Face à la manifestation de chocs alimentaires, climatiques et sécuritaires inextricablement liés, il faut anticiper la prochaine crise et renforcer la résilience dans les régions les plus vulnérables du monde. Pour ce faire, la Banque mondiale améliore la rapidité et la flexibilité de ses financements. Au début de l’année, nous avons renforcé notre panoplie d’outils pour la préparation et la réponse aux crises. Nous permettons ainsi aux pays de réaffecter sans délai les fonds de la Banque non utilisés dans le but de répondre aux besoins urgents nés d’une situation de crise, tout en leur proposant un soutien plus souple afin de les aider à accroître leurs sources de financement en prévision de crises futures.
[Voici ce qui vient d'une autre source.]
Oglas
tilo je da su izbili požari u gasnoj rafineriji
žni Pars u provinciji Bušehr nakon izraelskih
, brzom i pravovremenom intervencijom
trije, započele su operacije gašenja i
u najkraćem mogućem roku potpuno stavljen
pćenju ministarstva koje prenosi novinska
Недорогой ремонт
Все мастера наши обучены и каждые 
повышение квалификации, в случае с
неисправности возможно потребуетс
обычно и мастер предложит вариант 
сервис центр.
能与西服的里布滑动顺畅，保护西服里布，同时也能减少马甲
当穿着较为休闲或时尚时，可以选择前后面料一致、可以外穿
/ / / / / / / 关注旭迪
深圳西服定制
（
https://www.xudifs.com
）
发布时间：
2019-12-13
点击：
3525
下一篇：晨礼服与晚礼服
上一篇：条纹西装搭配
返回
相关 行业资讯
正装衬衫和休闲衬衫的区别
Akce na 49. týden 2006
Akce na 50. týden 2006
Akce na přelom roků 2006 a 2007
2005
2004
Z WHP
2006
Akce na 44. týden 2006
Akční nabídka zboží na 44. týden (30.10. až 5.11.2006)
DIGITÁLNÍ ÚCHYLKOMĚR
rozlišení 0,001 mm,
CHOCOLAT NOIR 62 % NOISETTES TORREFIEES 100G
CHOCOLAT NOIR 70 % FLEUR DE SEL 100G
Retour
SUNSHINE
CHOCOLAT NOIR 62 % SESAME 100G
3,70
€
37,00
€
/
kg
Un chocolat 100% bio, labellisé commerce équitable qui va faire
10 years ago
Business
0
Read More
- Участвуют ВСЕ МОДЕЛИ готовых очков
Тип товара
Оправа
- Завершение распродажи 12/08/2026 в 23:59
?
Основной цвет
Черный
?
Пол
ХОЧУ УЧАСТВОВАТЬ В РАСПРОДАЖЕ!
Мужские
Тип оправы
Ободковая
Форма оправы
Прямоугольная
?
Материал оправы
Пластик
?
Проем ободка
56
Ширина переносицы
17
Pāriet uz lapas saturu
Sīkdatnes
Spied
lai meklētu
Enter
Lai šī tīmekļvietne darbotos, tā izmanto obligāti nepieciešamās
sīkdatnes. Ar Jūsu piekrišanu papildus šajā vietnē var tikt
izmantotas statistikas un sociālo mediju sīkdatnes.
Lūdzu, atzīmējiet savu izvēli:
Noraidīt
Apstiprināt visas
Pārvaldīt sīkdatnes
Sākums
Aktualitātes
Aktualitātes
Nous aidons également les pays à surveiller la sécurité alimentaire(a) à l’aide d’outils plus rapides et fondés sur des données (a) et à renforcer leur préparation et leur résilience face à un environnement mondial de plus en plus instable grâce à nos plans de préparation aux crises de sécurité alimentaire et nutritionnelle.

S’attaquer aux situations d’urgence alimentaire peut également contribuer à prévenir les conflits. Tout programme de sécurité alimentaire doit absolument accorder une attention particulière à la promotion de la paix et à la prévention des conflits.